While a challenging work environment, Willett appreciates the training associated with working in containment. “As a whole, it requires you to plan out every experiment to exact detail. Working in containment makes you think about and meticulously plan out your day,” said Willett.
Why Brucella matters
Brucellosis is transmitted from animals to humans and continues to be a major worldwide public health concern, according to the CDC and the World Health Organization (WHO). The number of reported infections in United States has dropped significantly due to animal vaccination programs and milk pasteurization.
“Brucella, while not much of issue in the United States, can be a huge problem in developing countries that don’t monitor and treat infected animals,” said Willett. “The major cause of Brucella infections is contact and consumption of contaminated animals, which can be a big problem in parts of the world where people live in close contact with infected livestock.”
Willett’s research focuses on understanding how Brucella senses and responds to the different environments that exist in the host, work that he hopes could generate new therapeutics to target those pathways.
“Some people question why we need to work on organisms that require such a high level of safety protocols,” said Willett. “But, working on these kinds of organisms is absolutely required to develop a deep understanding of how they work, which could possibly inform new and more effective vaccines and treatments.”
Entry into containment requires special safety gear, including layers of protective clothing and respirator. (Photos: Jonathan Willett)
The process of just entering or exiting containment typically takes around 15 minutes. First, the researchers enter an anteroom where they change into scrubs and put on their PPE, including full body, head-to-toe Tyvek suits. This PPE also includes a high-efficiency particulate (HEPA) filtered respirator, double-gloves, special shoes, shoe covers, and an additional outer layer of protective clothing.

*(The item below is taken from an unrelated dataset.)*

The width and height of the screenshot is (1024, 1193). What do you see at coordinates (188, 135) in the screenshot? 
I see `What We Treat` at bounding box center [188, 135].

“We all are glad that we have are own respirators and personal protective equipment because after wearing those respirators for hours on end, they can develop a specific funk that I wouldn’t wish on anybody,” said Willett.

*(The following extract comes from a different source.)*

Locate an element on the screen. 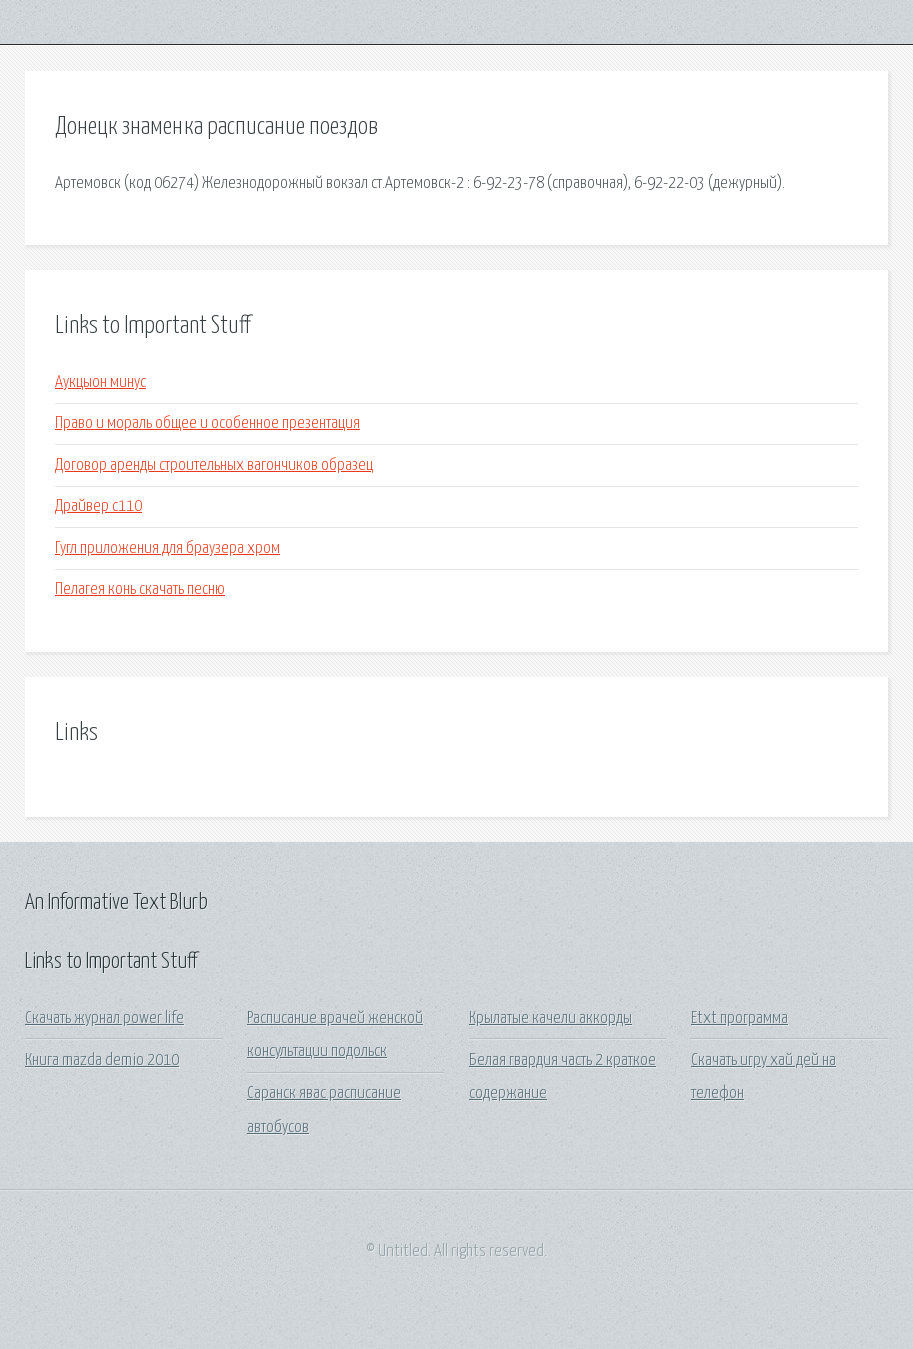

According to Willett, some of the hardest things about working in containment come from an unexpected corner. “You’ve got to develop a pretty good control of your bladder. A rookie mistake is finishing a big cup of coffee right before you enter for several hours,” said Willett. “We generally try to do everything in one entry because of the cost and time incurred with each entry, so you don’t want to have to exit after 20 minutes to go to the bathroom.”
Before exiting the containment lab, the scientists spray themselves down with a special disinfectant, and then go through the entry process in reverse, with the additional precaution of showering before leaving the facility.

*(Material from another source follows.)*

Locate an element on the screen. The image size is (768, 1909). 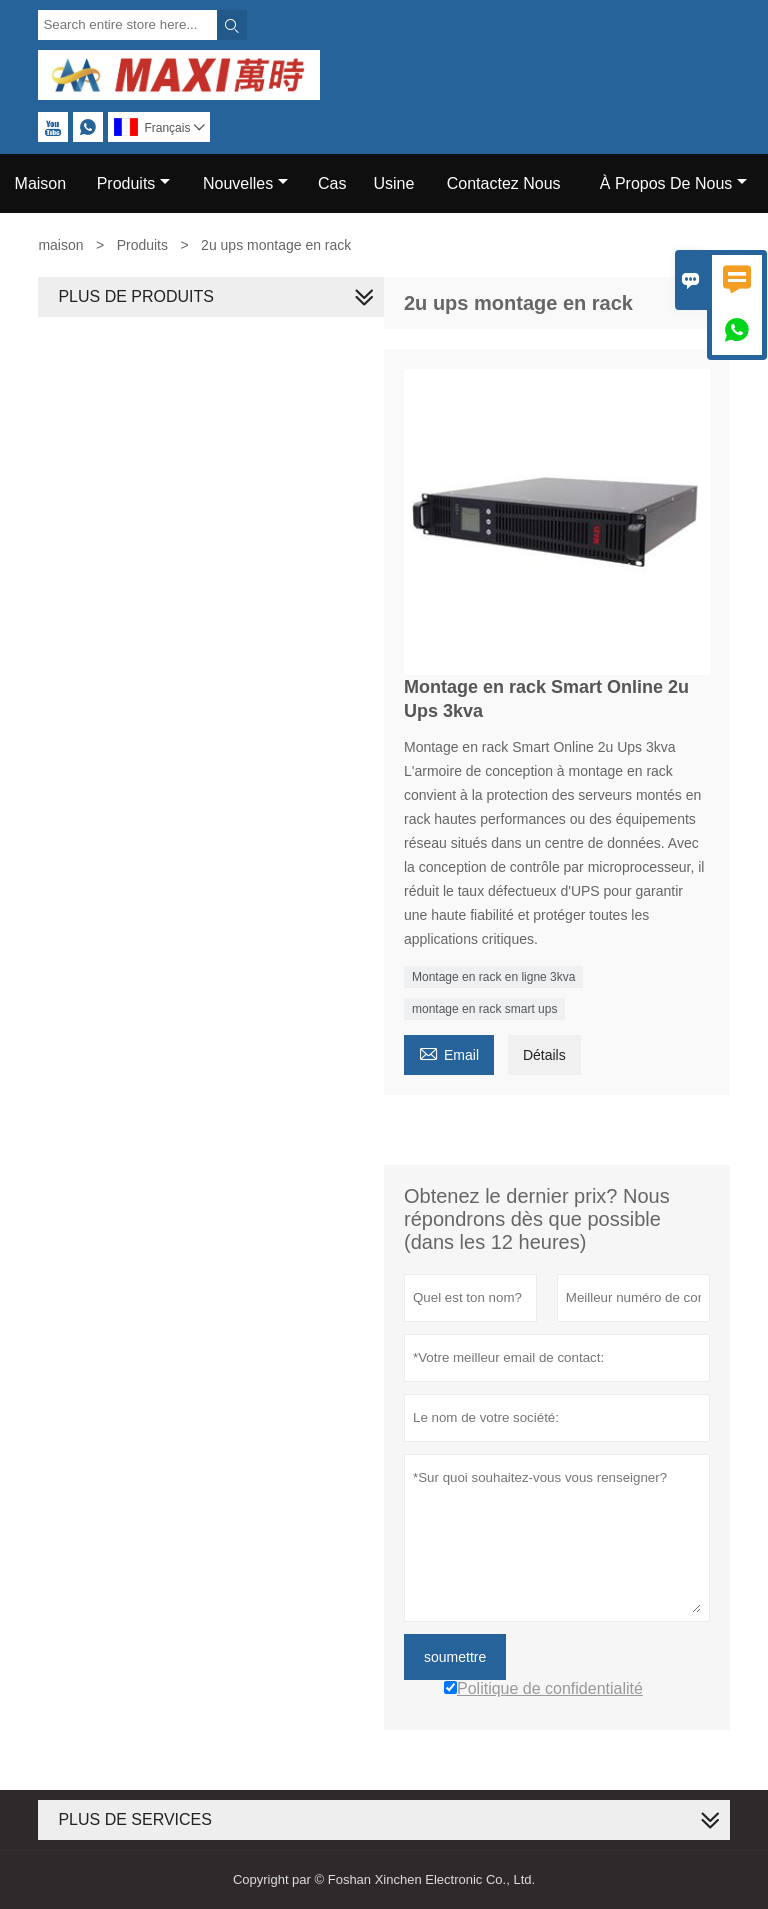 Email is located at coordinates (449, 1052).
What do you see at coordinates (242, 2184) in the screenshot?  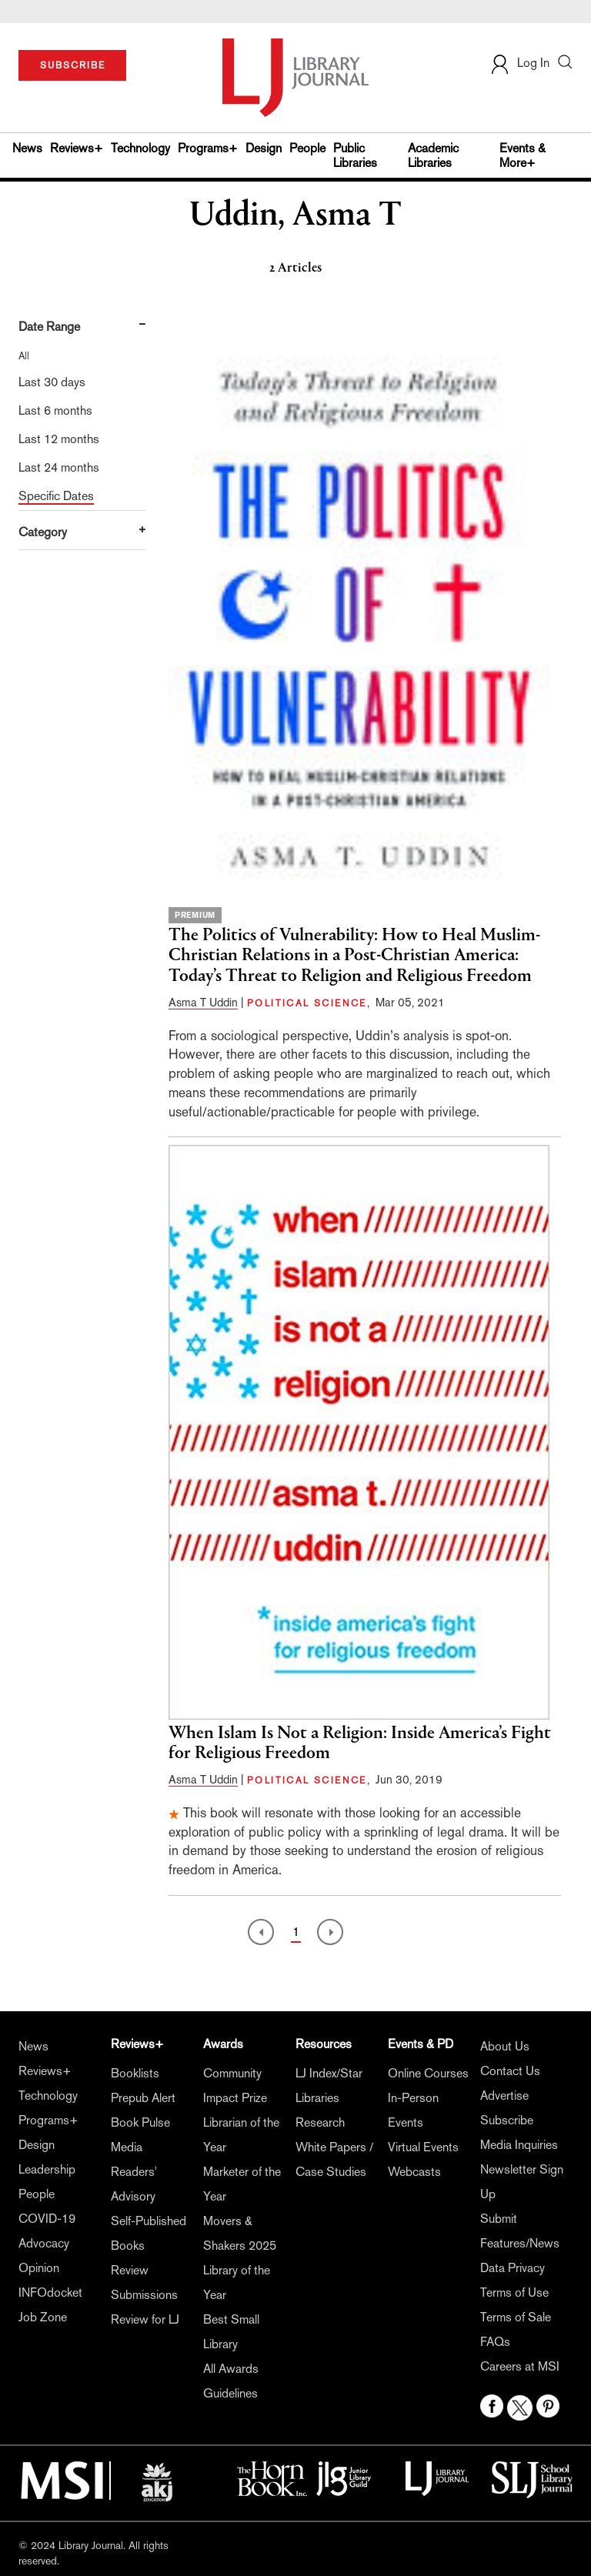 I see `Marketer of the Year` at bounding box center [242, 2184].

“In containment we assume everything is coated with infectious Brucella. So we are insanely careful to make sure that everything is disinfected routinely,” said Willett. “With all of the safety protocols and facilities present at the University of Chicago at Argonne National lab, on some level I feel safer working there than I do working in a normal lab.”
Willett says that people should understand that while there is risk associated with working on a pathogen like Brucella it actually is quite safe, and Kanabrocki agrees. “With appropriate education, equipment, training, and experience, risks associated with high biocontainment research can be effectively mitigated,” said Kanabrocki. “Importantly, all investigators working in high biocontainment have a high degree of respect for their bug, their research and for each other.”